Hiçbir liste istediğimiz tüm tüketicileri içermeyecek ve son yıllarda teknoloji “birleştirme-tasfiye” süreci ile listeleri birleştirmeyi mümkün hale getiremedi. Örneğin, yukarıda belirtilen oto meraklılarına ulaşmak için, birkaç farklı araba dergisine abone listesi, Sıcak Tekerlekler ve Kablolama Kataloğu'ndan alıcı listeleri ve çeşitli eyaletlerdeki Porsche otomobillerinin kayıtlarını alıyoruz. Daha sonra bu listeleri birleştiriyoruz (birleştirme kısmı).

Bununla birlikte, farklı listeler arasında bir miktar örtüşme olacağı açıktır - bazı insanlar birden fazla dergiye abone olur, örneğin temizleme işlemi sırayla mümkün olduğu kadar çok sayıda kopyayı tanımlar ve çıkarır. Bu ön göründüğü kadar basit bir iş değildir.

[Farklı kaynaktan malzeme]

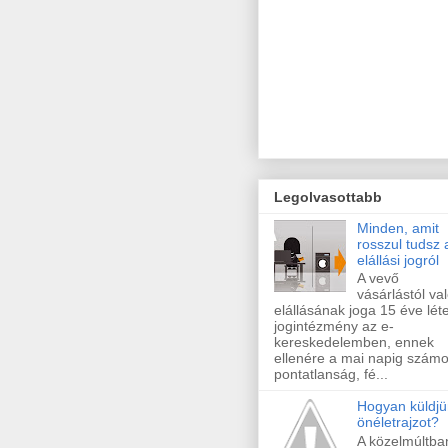
Legolvasottabb
Minden, amit
rosszul tudsz 
elállási jogról
A vevő
vásárlástól va
elállásának joga 15 éve lét
jogintézmény az e-
kereskedelemben, ennek
ellenére a mai napig szám
pontatlanság, fé...
Hogyan küldjü
önéletrajzot?
A közelmúltba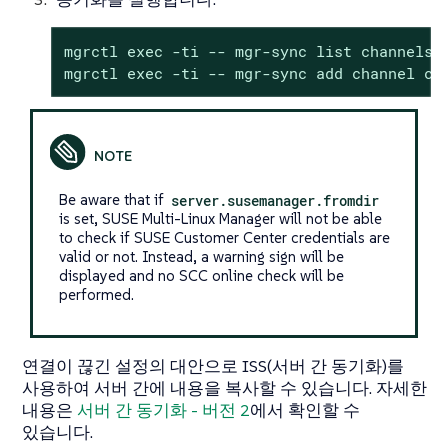
mgrctl exec -ti -- mgr-sync list channels

mgrctl exec -ti -- mgr-sync add channel ch
Be aware that if
server.susemanager.fromdir
is set, SUSE Multi-Linux Manager will not be able
to check if SUSE Customer Center credentials are
valid or not. Instead, a warning sign will be
displayed and no SCC online check will be
performed.
연결이 끊긴 설정의 대안으로 ISS(서버 간 동기화)를
사용하여 서버 간에 내용을 복사할 수 있습니다. 자세한
내용은
서버 간 동기화 - 버전 2
에서 확인할 수
있습니다.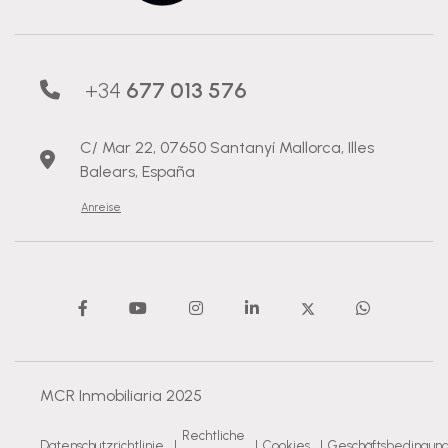
+34
677 013 576
C/ Mar 22, 07650 Santanyí Mallorca, Illes
Balears, España
Anreise
MCR Inmobiliaria 2025
Rechtliche
Datenschutzrichtlinie
|
|
Cookies
|
Geschäftsbedingun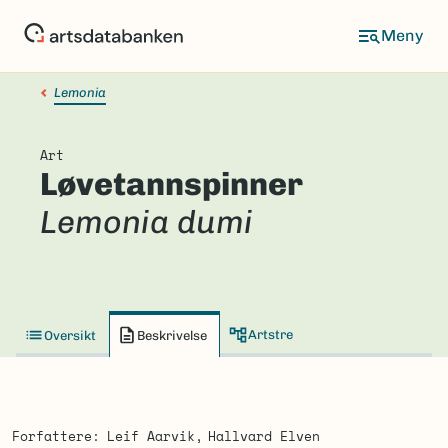
Hopp
til
hovedinnhold
Lemonia
Art
Løvetannspinner
Lemonia dumi
Artstre
Oversikt
Beskrivelse
Forfattere
Leif Aarvik
Hallvard Elven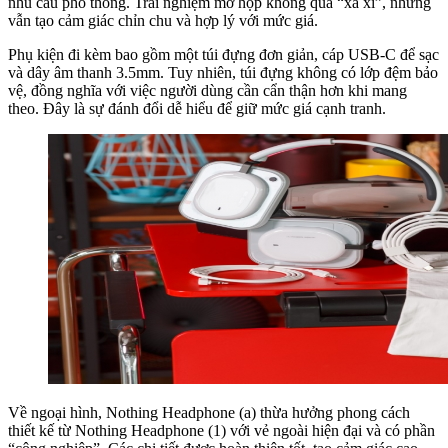
nhu cầu phổ thông. Trải nghiệm mở hộp không quá “xa xỉ”, nhưng
vẫn tạo cảm giác chỉn chu và hợp lý với mức giá.
Phụ kiện đi kèm bao gồm một túi đựng đơn giản, cáp USB-C để sạc
và dây âm thanh 3.5mm. Tuy nhiên, túi đựng không có lớp đệm bảo
vệ, đồng nghĩa với việc người dùng cần cẩn thận hơn khi mang
theo. Đây là sự đánh đổi dễ hiểu để giữ mức giá cạnh tranh.
Về ngoại hình, Nothing Headphone (a) thừa hưởng phong cách
thiết kế từ Nothing Headphone (1) với vẻ ngoài hiện đại và có phần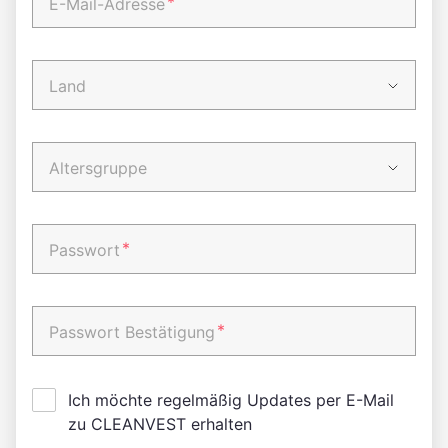
*
E-Mail-Adresse
Land
Altersgruppe
*
Passwort
*
Passwort Bestätigung
Ich möchte regelmäßig Updates per E-Mail
zu CLEANVEST erhalten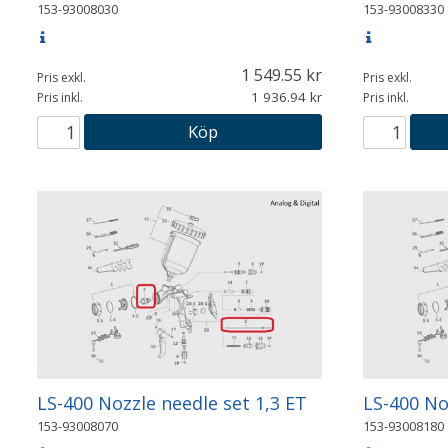
153-93008030
153-93008330
1 549.55
Pris exkl.
Pris exkl.
1 936.94
Pris inkl.
Pris inkl.
Köp
LS-400 Nozzle needle set 1,3 ET
LS-400 No
153-93008070
153-93008180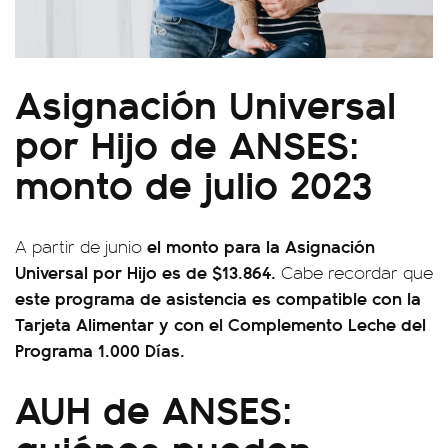
Asignación Universal
por Hijo de ANSES:
monto de julio 2023
el monto para la Asignación
A partir de junio
Universal por Hijo es de $13.864.
Cabe recordar que
este programa de asistencia es compatible con la
Tarjeta Alimentar y con el Complemento Leche del
Programa 1.000 Días.
AUH de ANSES:
quiénes pueden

Örneğin, “123 Main Street, Apartment 45” adresi çeşitli şekillerde yazılabilir; örneğin, 123 Main St, # 123 veya 123-45 Main Str. Benzer şekilde, John J. Jones da JJ Jones olarak yazılabilir veya yanlış yazılmış olabilir. Jon J. Jonnes, Yazılım böylece adresleri “standartlaştırır” (örneğin, tüm sokak adresleri “123 Main St # 45” kalıp biçimine dönüştürülür ve Hatta aynı adın olası bir alternatif yazımını tanımlamak için fonetik analizler bile kullanır.

“İyi” listelerinin listeleri, tüketicinin bir ürünle ilgilenmesinin mantıklı bir nedenini temsil eden, genellikle oldukça düşüktür ve% 2-3 civarında seyreder. Bir tüketiciyi telefon rehberinden çıkarmak, yüzde birinden çok daha düşük bir cevap verir. Burada ilgili bir karşılaştırmanın geleneksel reklamcılıkla yapıldığını unutmayın.

Gazete veya televizyonda yer alan bir ilana verilen yanıt oranı genellikle yüzde birin oldukça altındadır (genellikle yüzde birin onda biri gibi). Televizyonda Coca Cola reklamı görenlerin yüzde birinden fazlası ürünü satın alacak, ancak bu insanların çoğu yine de Kola'yı satın alacaktı, bu nedenle marjinal yanıt düşüktü.